Partisan n°124 - Novembre 1997

Que n’a-t-on lu ou entendu pour les 30 ans de la mort du Che ! Suppléments des divers journaux, films, émissions à la radio, gadgets commerciaux, dieu que la Révolution est belle lorsqu’elle est massacrée ! On n’en dira pas autant des 80 ans de la Révolution d’Octobre où les politiciens et journalistes bourgeois "ont répandu des flots d’ignominie" à l’image de leurs commentaires sur la Commune de Paris. Che Guevara était un vrai révolutionnaire, mais il a fait fausse route et il en est mort. Pour rétablir la réalité, nous publions ci-dessous un article publié par nos camarades d’Action Socialiste ("ancêtre" de l’actuel PCR) du Canada.
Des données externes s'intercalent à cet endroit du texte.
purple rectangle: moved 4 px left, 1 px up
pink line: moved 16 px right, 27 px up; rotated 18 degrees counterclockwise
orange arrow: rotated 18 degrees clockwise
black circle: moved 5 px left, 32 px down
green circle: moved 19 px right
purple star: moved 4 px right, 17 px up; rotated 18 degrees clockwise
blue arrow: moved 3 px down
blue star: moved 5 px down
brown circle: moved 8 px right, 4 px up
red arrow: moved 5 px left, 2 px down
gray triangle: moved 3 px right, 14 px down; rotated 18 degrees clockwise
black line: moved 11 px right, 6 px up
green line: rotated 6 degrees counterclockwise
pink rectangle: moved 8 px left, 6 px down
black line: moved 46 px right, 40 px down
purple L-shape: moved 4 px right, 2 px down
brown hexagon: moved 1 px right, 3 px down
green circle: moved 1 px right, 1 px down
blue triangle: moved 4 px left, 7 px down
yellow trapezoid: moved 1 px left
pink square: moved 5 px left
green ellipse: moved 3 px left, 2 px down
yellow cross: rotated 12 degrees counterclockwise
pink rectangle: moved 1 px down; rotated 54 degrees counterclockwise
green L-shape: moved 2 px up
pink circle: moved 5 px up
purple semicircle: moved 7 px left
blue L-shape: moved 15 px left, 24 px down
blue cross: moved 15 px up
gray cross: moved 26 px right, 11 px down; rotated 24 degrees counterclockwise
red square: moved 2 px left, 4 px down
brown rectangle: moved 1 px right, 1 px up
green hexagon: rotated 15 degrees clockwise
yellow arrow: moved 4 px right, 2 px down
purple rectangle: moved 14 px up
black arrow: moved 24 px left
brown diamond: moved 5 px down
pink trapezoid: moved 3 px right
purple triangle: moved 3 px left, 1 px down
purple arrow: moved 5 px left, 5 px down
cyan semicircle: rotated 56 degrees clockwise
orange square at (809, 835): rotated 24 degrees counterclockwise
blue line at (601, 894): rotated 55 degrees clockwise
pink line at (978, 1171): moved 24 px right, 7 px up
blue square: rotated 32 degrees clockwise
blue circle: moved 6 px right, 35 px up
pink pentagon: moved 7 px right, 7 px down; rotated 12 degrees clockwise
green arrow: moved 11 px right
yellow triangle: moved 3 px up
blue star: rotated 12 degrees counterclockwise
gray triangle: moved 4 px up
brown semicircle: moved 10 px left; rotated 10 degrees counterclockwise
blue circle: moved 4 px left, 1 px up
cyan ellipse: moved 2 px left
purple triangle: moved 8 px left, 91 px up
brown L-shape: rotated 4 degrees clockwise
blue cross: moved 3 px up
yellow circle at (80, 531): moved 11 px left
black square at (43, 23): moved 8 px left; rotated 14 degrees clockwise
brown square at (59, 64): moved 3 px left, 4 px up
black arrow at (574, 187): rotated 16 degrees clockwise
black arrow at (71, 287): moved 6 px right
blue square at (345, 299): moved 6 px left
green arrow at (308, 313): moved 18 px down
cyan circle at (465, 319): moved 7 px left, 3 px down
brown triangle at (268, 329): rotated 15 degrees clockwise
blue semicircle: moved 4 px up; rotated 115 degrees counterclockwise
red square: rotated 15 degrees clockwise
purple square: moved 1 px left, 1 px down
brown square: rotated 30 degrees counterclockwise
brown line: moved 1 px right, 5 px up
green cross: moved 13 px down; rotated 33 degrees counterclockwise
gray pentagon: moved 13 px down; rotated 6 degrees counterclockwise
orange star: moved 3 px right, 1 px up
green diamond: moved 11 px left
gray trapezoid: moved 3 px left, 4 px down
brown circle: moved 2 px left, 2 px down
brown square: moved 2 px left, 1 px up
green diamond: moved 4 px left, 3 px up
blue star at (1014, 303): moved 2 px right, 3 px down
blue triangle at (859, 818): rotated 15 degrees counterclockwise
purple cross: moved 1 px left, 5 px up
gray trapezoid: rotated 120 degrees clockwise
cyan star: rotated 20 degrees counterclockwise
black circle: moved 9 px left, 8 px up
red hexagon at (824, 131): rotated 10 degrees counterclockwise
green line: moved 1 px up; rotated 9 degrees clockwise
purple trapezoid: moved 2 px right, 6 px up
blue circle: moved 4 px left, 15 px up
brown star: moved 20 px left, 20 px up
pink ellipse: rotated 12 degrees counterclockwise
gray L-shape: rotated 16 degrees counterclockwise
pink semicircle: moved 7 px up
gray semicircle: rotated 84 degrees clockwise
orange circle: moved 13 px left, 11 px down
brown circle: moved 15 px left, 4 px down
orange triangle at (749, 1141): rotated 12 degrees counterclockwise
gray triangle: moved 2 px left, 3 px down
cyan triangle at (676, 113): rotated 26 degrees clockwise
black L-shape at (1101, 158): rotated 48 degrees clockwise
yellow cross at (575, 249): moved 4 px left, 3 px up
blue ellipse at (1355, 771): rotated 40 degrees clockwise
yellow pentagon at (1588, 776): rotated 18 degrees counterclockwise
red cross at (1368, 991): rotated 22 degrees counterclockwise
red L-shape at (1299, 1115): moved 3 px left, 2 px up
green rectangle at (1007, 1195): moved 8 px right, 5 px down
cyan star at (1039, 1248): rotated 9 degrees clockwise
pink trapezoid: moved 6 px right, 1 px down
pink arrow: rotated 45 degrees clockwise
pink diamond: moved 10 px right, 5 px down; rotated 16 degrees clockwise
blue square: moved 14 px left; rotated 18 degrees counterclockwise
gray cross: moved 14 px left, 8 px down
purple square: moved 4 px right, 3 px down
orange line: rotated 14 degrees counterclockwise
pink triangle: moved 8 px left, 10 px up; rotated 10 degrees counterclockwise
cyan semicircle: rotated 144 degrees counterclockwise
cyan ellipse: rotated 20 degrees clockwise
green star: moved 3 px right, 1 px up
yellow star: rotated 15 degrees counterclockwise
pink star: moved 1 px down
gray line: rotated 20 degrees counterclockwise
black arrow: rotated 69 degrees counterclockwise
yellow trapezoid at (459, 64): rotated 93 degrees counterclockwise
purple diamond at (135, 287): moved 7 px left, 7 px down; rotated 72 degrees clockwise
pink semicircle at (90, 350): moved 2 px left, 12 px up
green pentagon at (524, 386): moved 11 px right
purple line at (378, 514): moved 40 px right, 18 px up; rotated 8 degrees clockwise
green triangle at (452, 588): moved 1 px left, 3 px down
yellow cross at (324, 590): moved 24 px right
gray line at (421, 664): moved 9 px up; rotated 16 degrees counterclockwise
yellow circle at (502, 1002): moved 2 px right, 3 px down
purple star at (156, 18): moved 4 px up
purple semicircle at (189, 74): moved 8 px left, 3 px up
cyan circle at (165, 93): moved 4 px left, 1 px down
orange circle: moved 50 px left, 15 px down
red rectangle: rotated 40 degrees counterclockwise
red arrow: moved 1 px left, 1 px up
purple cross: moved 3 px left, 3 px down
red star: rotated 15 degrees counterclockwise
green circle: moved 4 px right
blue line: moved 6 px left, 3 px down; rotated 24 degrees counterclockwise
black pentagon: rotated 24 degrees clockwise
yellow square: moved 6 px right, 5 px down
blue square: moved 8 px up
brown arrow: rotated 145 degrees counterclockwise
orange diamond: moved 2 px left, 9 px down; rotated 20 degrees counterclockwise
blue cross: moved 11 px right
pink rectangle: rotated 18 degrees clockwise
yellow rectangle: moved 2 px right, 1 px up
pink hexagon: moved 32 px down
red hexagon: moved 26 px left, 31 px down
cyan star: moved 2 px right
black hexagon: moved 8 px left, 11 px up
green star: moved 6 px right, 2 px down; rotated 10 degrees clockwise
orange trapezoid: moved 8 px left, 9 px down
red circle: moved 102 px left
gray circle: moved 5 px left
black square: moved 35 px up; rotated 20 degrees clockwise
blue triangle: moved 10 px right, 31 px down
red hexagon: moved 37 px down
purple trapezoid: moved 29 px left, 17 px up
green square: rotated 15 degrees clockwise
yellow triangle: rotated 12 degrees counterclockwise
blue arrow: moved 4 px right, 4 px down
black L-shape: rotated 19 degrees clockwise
Au Canada, de nombreuses activités marqueront le 30ème anniversaire de la mort d’Emesto Che Guevara le 9 octobre prochain. A Montréal, un comité s’affaire à organiser trois "journées d’échanges" pour honorer la mémoire de celui qu’on présente tout simplement comme étant un "être extraordinaire". Même le journal Voir, qu’on ne soupçonne pourtant pas d’une grande sympathie pour les idées révolutionnaires, y a consacré la une de son édition québécoise du 21 août, y allant même d’un article plutôt bienveillant à l’endroit du Che.
Il est vrai que le destin d’Emesto Che Guevara fut hors du commun. Né en Argentine en 1928, il développe dès son jeune âge une profonde haine de l’exploitation qui l’amène à se lier aux mouvements révolutionnaires alors en développement sur le continent latino-américain. Son engagement se concrétise en fait en 1955, alors qu’il rencontre Fidel Castro, le dirigeant révolutionnaire cubain. Dès l’année suivante, le Che s’engage auprès de la guérilla cubaine pour laquelle il exerce ses talents de médecin.
Suivant la prise de pouvoir par les troupes de Fidel en 1959, Guevara occupe différents postes à la tête de l’État, dont la présidence de la banque nationale. Reconnaissant l’importance de briser l’isolement du régime cubain, mais aussi suite à certaines divergences qui l’opposent à ses camarades, le Che choisit de s’exiler pour tenter d’étendre la révolutions à d’autres pays. La suite, on le sait, appartient à la légende : après avoir passé un certain temps en Afrique, Guevara retourne à Cuba puis de là gagne la Bolivie, où il sera finalement capturé puis assassiné par les militaires après avoir tenté en vain d’y faire triompher la guérilla.

 

Un révolutionnaire prisonnier du révisionnisme

 

Plusieurs éléments concourent à faire du Che un mythe. Outre le fait, non négligeable, qu’il est mort au combat, Emesto Guevara a su projeter l’image d’un véritable internationaliste, dévoué à la cause de la révolution et qui, comme le souligne Pierre Kalton dans un récent livre, a "toujours gardé les mains propres" et ne s’est jamais laissé corrompre par le pouvoir. Ces qualités en ont certes fait un cas d’espèce à Cuba alors qu’autour de lui, la quasi totalité de ses compagnons d’armes s’étaient transformé en nouveaux bourgeois, utilisant les postes que la révolution leur avait conférés pour mieux consolider leurs propres privilèges.

 

Alors qu’il était encore à Cuba, le Che avait également commencé à émettre certaines critiques face aux dirigeants soviétiques, ce qui devait d’ailleurs entraîner quelque brouille avec Castro. Ernesto Guevara rejetait la corruption qui s’était développée sur une vaste échelle en URSS et qui commençait à poindre à Cuba. II n’appréciait pas les louvoiements, voire la trahison des dirigeants soviétiques qui, au nom de la "coexistence pacifique" avec l’impérialisme, hésitaient à défendre Cuba alors sous le feu des yankees.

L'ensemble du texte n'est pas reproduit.